A sharp discrepancy has begun to emerge between the Pentagon’s public optimism and the vice president’s private concerns about missile stockpiles in the ongoing US–Israeli war on Iran.
The ceasefire between Washington and Tehran looks increasingly fragile. Direct negotiations in Islamabad collapsed recently after US President Donald Trump canceled a scheduled trip for his two special envoys. In a move pointing toward further escalation, the US has announced it is moving additional troops into the region—a trajectory reinforced by the president’s most recent post on Truth Social.
A recent report by The Atlantic, citing two unnamed senior officials, said that US Vice President J.D. Vance has been questioning the accuracy of the information the Pentagon is providing Trump.
Vance’s skepticism centers on claims that the Department of Defense (DoD) is understating the depletion of precision-guided munitions. This internal friction follows a CNN report citing three sources familiar with internal assessments, which warned that the US military has created a “near-term risk” of running out of ammunition for future conflicts.
These internal warnings are backed by a new analysis from the Center for Strategic and International Studies (CSIS). According to the study, seven weeks of intensive bombardment have severely strained US inventories. The report finds that the US has expended at least 45% of its Precision Strike Missiles (PrSMs); at least half of its THAAD Interceptor inventory; and nearly 50% of its Patriot air defense interceptor missiles stockpile.

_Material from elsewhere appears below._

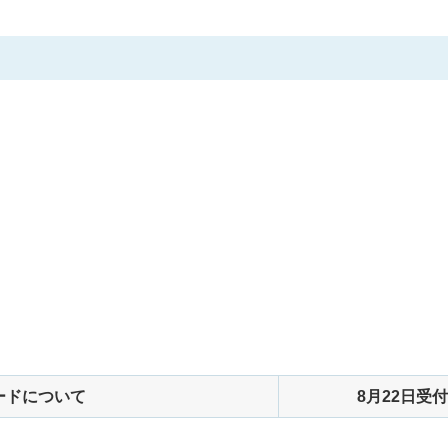
ードについて
8月22日受付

“The high munitions expenditures have created a window of increased vulnerability in the western Pacific,” Mark Cancian, a retired US Marine Corps Colonel and CSIS senior adviser, told CNN. “It will take one to four years to replenish these inventories and several years after that to expand them to where they need to be.”
Between Claims and Reality
The war in Iran has dragged on far longer than the short-term victory initially promised by Trump. Despite this, Secretary of Defense Pete Hegseth and General Dan Caine, Chairman of the Joint Chiefs of Staff, continue to describe US stockpiles as “robust.” President Trump has echoed these sentiments, declaring repeatedly that US missile stockpiles are “virtually unlimited.”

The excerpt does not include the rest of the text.